◆ **GIVEN RECORDS**:
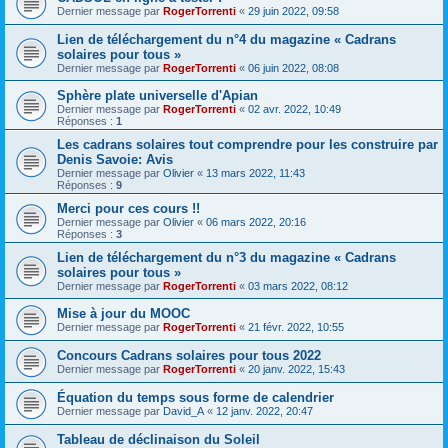
Dernier message par
RogerTorrenti
«
29 juin 2022, 09:58
Lien de téléchargement du n°4 du magazine « Cadrans
solaires pour tous »
Dernier message par
RogerTorrenti
«
06 juin 2022, 08:08
Sphère plate universelle d'Apian
Dernier message par
RogerTorrenti
«
02 avr. 2022, 10:49
Réponses :
1
Les cadrans solaires tout comprendre pour les construire par
Denis Savoie: Avis
Dernier message par
Olivier
«
13 mars 2022, 11:43
Réponses :
9
Merci pour ces cours !!
Dernier message par
Olivier
«
06 mars 2022, 20:16
Réponses :
3
Lien de téléchargement du n°3 du magazine « Cadrans
solaires pour tous »
Dernier message par
RogerTorrenti
«
03 mars 2022, 08:12
Mise à jour du MOOC
Dernier message par
RogerTorrenti
«
21 févr. 2022, 10:55
Concours Cadrans solaires pour tous 2022
Dernier message par
RogerTorrenti
«
20 janv. 2022, 15:43
Équation du temps sous forme de calendrier
Dernier message par
David_A
«
12 janv. 2022, 20:47
Tableau de déclinaison du Soleil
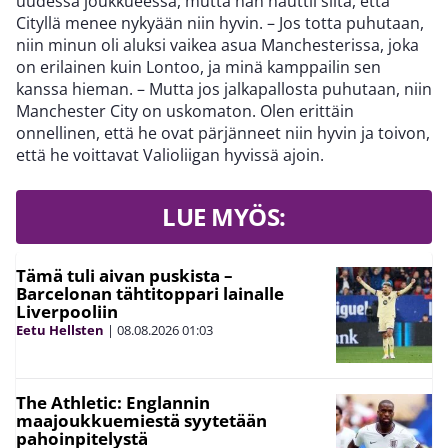
uudessa joukkueessa, mutta hän nauttii siitä, että
Cityllä menee nykyään niin hyvin. – Jos totta puhutaan,
niin minun oli aluksi vaikea asua Manchesterissa, joka
on erilainen kuin Lontoo, ja minä kamppailin sen
kanssa hieman. – Mutta jos jalkapallosta puhutaan, niin
Manchester City on uskomaton. Olen erittäin
onnellinen, että he ovat pärjänneet niin hyvin ja toivon,
että he voittavat Valioliigan hyvissä ajoin.
LUE MYÖS:
Tämä tuli aivan puskista –
Barcelonan tähtitoppari lainalle
Liverpooliin
Eetu Hellsten
|
08.08.2026
01:03
The Athletic: Englannin
maajoukkuemiestä syytetään
pahoinpitelystä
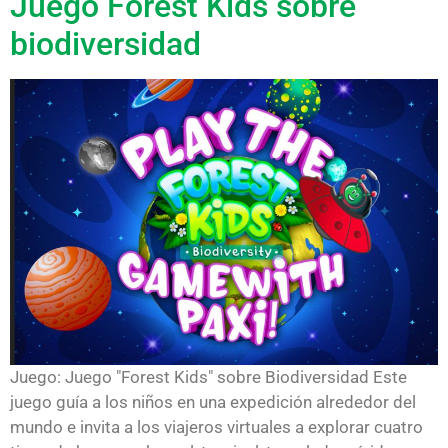
Juego Forest Kids sobre
biodiversidad
Juego: Juego "Forest Kids" sobre Biodiversidad Este
juego guía a los niños en una expedición alrededor del
mundo e invita a los viajeros virtuales a explorar cuatro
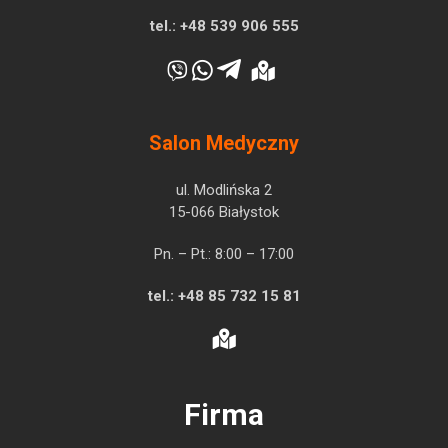
tel.:
+48 539 906 555
Salon Medyczny
ul. Modlińska 2
15-066 Białystok
Pn. – Pt.: 8:00 – 17:00
tel.:
+48 85 732 15 81
Firma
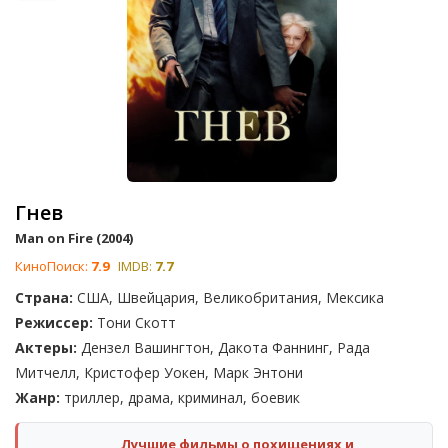
Гнев
Man on Fire (2004)
КиноПоиск:
7.9
IMDB:
7.7
Страна:
США, Швейцария, Великобритания, Мексика
Режиссер:
Тони Скотт
Актеры:
Дензел Вашингтон, Дакота Фаннинг, Рада
Митчелл, Кристофер Уокен, Марк Энтони
Жанр:
триллер, драма, криминал, боевик
Лучшие фильмы о похищениях и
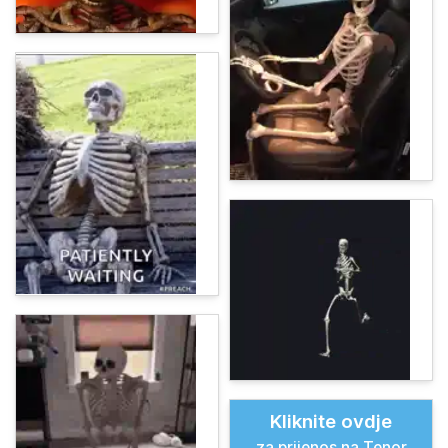
Kliknite ovdje
za prijenos na Tenor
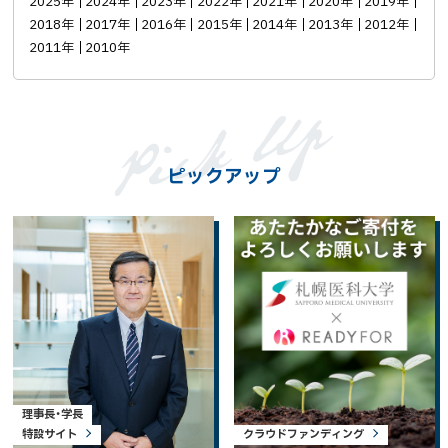
2025年
2024年
2023年
2022年
2021年
2020年
2019年
2018年
2017年
2016年
2015年
2014年
2013年
2012年
2011年
2010年
ピックアップ
理事長・学長
特設サイト
クラウドファンディング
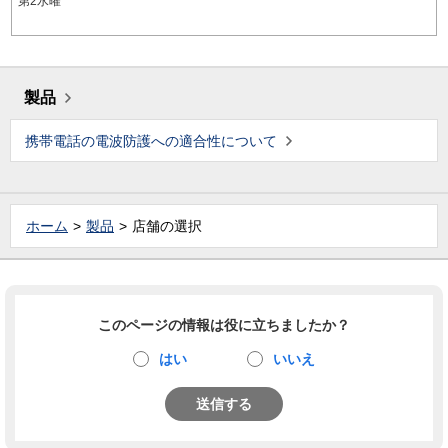
第2水曜
製品
携帯電話の電波防護への適合性について
ホーム
製品
店舗の選択
このページの情報は役に立ちましたか？
はい
いいえ
送信する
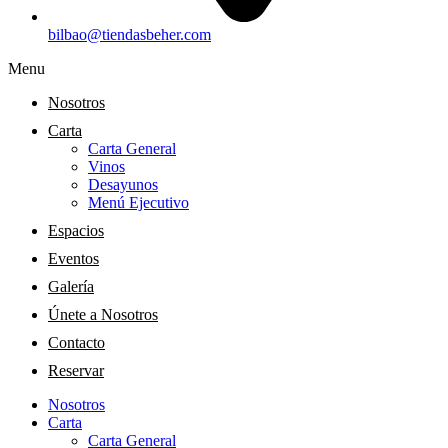
bilbao@tiendasbeher.com
Menu
Nosotros
Carta
Carta General
Vinos
Desayunos
Menú Ejecutivo
Espacios
Eventos
Galería
Únete a Nosotros
Contacto
Reservar
Nosotros
Carta
Carta General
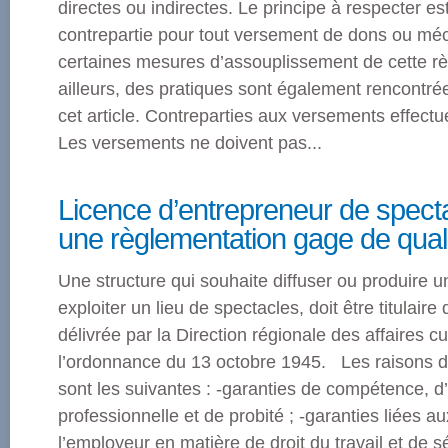
directes ou indirectes. Le principe à respecter es
contrepartie pour tout versement de dons ou m
certaines mesures d’assouplissement de cette rè
ailleurs, des pratiques sont également rencontré
cet article. Contreparties aux versements effectu
Les versements ne doivent pas...
Licence d’entrepreneur de specta
une règlementation gage de qual
Une structure qui souhaite diffuser ou produire 
exploiter un lieu de spectacles, doit être titulaire
délivrée par la Direction régionale des affaires 
l’ordonnance du 13 octobre 1945. Les raisons d
sont les suivantes : -garanties de compétence, d
professionnelle et de probité ; -garanties liées a
l’employeur en matière de droit du travail et de sé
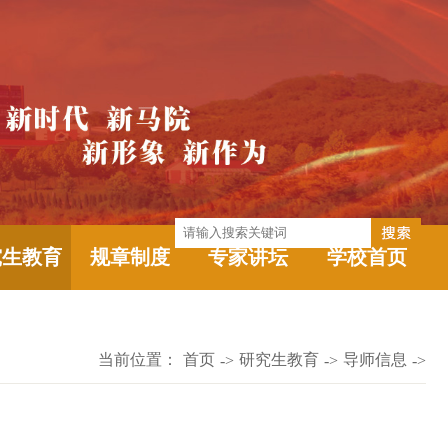
究生教育
规章制度
专家讲坛
学校首页
当前位置：
首页
研究生教育
导师信息
->
->
->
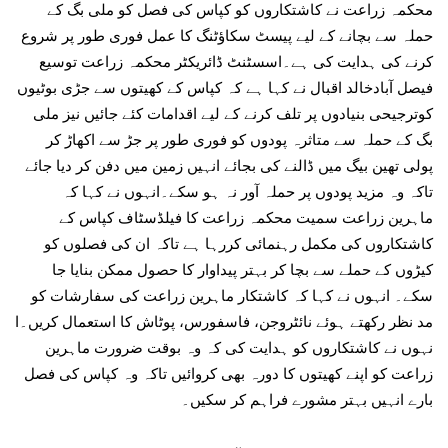
محکمہ زراعت نے کاشتکاروں کو کپاس کی فصل کو ملی بگ کے
حملہ سے بچانے کے لیے پیسٹ سکاؤٹنگ کا عمل فوری طور پر شروع
کرنے کی ہدایت کی ہے۔اسسٹنٹ ڈائریکٹر محکمہ زراعت توسیع
فیصل آبادخالد اقبال نے کہا ہے کہ کپاس کے کھیتوں سے جڑی بوٹیوں
کوترجیحی بنیادوں پر تلف کرنے کے لیے اقدامات کئے جائیں نیز ملی
بگ کے حملہ سے متاثرہ پودوں کو فوری طور پر جڑ سے اکھاڑ کر
پولی تھین بیگ میں ڈالنے کی بجائے انہیں زمین میں دفن کر دیا جائے
تاکہ وہ مزید پودوں پر حملہ آور نہ ہو سکے۔انہوں نے کہا کہ
ماہرین زراعت سمیت محکمہ زراعت کا فیلڈسٹاف کپاس کے
کاشتکاروں کی مکمل رہنمائی کررہا ہے تاکہ ان کی فصلوں کو
کیڑوں کے حملے سے بچا کر بہتر پیداوار کا حصول ممکن بنایا جا
سکے۔ انہوں نے کہا کہ کاشتکار ماہرین زراعت کی سفارشات کو
مد نظر رکھتے ہوئے نائٹروجن، فاسفورس، پوٹاش کا استعمال کریں۔ا
نہوں نے کاشتکاروں کو ہدایت کی کہ وہ بوقت ضرورت ماہرین
زراعت کو اپنے کھیتوں کا دورہ بھی کروائیں تاکہ وہ کپاس کی فصل
بارے انہیں بہتر مشورے فراہم کر سکیں۔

◆ **TASK BRIEF**:
Omit each picture, then return all of the listing exactly as it stands.

◆ **WRITTEN RESPONSE**:
Dernier message par
RogerTorrenti
«
29 juin 2022, 09:58
Lien de téléchargement du n°4 du magazine « Cadrans
solaires pour tous »
Dernier message par
RogerTorrenti
«
06 juin 2022, 08:08
Sphère plate universelle d'Apian
Dernier message par
RogerTorrenti
«
02 avr. 2022, 10:49
Réponses :
1
Les cadrans solaires tout comprendre pour les construire par
Denis Savoie: Avis
Dernier message par
Olivier
«
13 mars 2022, 11:43
Réponses :
9
Merci pour ces cours !!
Dernier message par
Olivier
«
06 mars 2022, 20:16
Réponses :
3
Lien de téléchargement du n°3 du magazine « Cadrans
solaires pour tous »
Dernier message par
RogerTorrenti
«
03 mars 2022, 08:12
Mise à jour du MOOC
Dernier message par
RogerTorrenti
«
21 févr. 2022, 10:55
Concours Cadrans solaires pour tous 2022
Dernier message par
RogerTorrenti
«
20 janv. 2022, 15:43
Équation du temps sous forme de calendrier
Dernier message par
David_A
«
12 janv. 2022, 20:47
Tableau de déclinaison du Soleil
uudessa joukkueessa, mutta hän nauttii siitä, että
Cityllä menee nykyään niin hyvin. – Jos totta puhutaan,
niin minun oli aluksi vaikea asua Manchesterissa, joka
on erilainen kuin Lontoo, ja minä kamppailin sen
kanssa hieman. – Mutta jos jalkapallosta puhutaan, niin
Manchester City on uskomaton. Olen erittäin
onnellinen, että he ovat pärjänneet niin hyvin ja toivon,
että he voittavat Valioliigan hyvissä ajoin.
LUE MYÖS:
Tämä tuli aivan puskista –
Barcelonan tähtitoppari lainalle
Liverpooliin
Eetu Hellsten
|
08.08.2026
01:03
The Athletic: Englannin
maajoukkuemiestä syytetään
pahoinpitelystä
Juego Forest Kids sobre
biodiversidad
Juego: Juego "Forest Kids" sobre Biodiversidad Este
juego guía a los niños en una expedición alrededor del
mundo e invita a los viajeros virtuales a explorar cuatro
tel.:
+48 539 906 555
Salon Medyczny
ul. Modlińska 2
15-066 Białystok
Pn. – Pt.: 8:00 – 17:00
tel.:
+48 85 732 15 81
Firma
Гнев
Man on Fire (2004)
КиноПоиск:
7.9
IMDB:
7.7
Страна:
США, Швейцария, Великобритания, Мексика
Режиссер:
Тони Скотт
Актеры:
Дензел Вашингтон, Дакота Фаннинг, Рада
Митчелл, Кристофер Уокен, Марк Энтони
Жанр:
триллер, драма, криминал, боевик
Лучшие фильмы о похищениях и
Kliknite ovdje
za prijenos na Tenor
2025年
2024年
2023年
2022年
2021年
2020年
2019年
2018年
2017年
2016年
2015年
2014年
2013年
2012年
2011年
2010年
ピックアップ
理事長・学長
特設サイト
クラウドファンディング
第2水曜
製品
携帯電話の電波防護への適合性について
ホーム
製品
店舗の選択
このページの情報は役に立ちましたか？
はい
いいえ
送信する
bilbao@tiendasbeher.com
Menu
Nosotros
Carta
Carta General
Vinos
Desayunos
Menú Ejecutivo
Espacios
Eventos
Galería
Únete a Nosotros
Contacto
Reservar
Nosotros
Carta
Carta General
directes ou indirectes. Le principe à respecter es
contrepartie pour tout versement de dons ou m
certaines mesures d’assouplissement de cette rè
ailleurs, des pratiques sont également rencontré
cet article. Contreparties aux versements effectu
Les versements ne doivent pas...
Licence d’entrepreneur de specta
une règlementation gage de qual
Une structure qui souhaite diffuser ou produire 
exploiter un lieu de spectacles, doit être titulaire
délivrée par la Direction régionale des affaires 
l’ordonnance du 13 octobre 1945. Les raisons d
sont les suivantes : -garanties de compétence, d
professionnelle et de probité ; -garanties liées a
l’employeur en matière de droit du travail et de sé
究生教育
规章制度
专家讲坛
学校首页
当前位置：
首页
研究生教育
导师信息
->
->
->
محکمہ زراعت نے کاشتکاروں کو کپاس کی فصل کو ملی بگ کے
حملہ سے بچانے کے لیے پیسٹ سکاؤٹنگ کا عمل فوری طور پر شروع
کرنے کی ہدایت کی ہے۔اسسٹنٹ ڈائریکٹر محکمہ زراعت توسیع
فیصل آبادخالد اقبال نے کہا ہے کہ کپاس کے کھیتوں سے جڑی بوٹیوں
کوترجیحی بنیادوں پر تلف کرنے کے لیے اقدامات کئے جائیں نیز ملی
بگ کے حملہ سے متاثرہ پودوں کو فوری طور پر جڑ سے اکھاڑ کر
پولی تھین بیگ میں ڈالنے کی بجائے انہیں زمین میں دفن کر دیا جائے
تاکہ وہ مزید پودوں پر حملہ آور نہ ہو سکے۔انہوں نے کہا کہ
ماہرین زراعت سمیت محکمہ زراعت کا فیلڈسٹاف کپاس کے
کاشتکاروں کی مکمل رہنمائی کررہا ہے تاکہ ان کی فصلوں کو
کیڑوں کے حملے سے بچا کر بہتر پیداوار کا حصول ممکن بنایا جا
سکے۔ انہوں نے کہا کہ کاشتکار ماہرین زراعت کی سفارشات کو
مد نظر رکھتے ہوئے نائٹروجن، فاسفورس، پوٹاش کا استعمال کریں۔ا
نہوں نے کاشتکاروں کو ہدایت کی کہ وہ بوقت ضرورت ماہرین
زراعت کو اپنے کھیتوں کا دورہ بھی کروائیں تاکہ وہ کپاس کی فصل
بارے انہیں بہتر مشورے فراہم کر سکیں۔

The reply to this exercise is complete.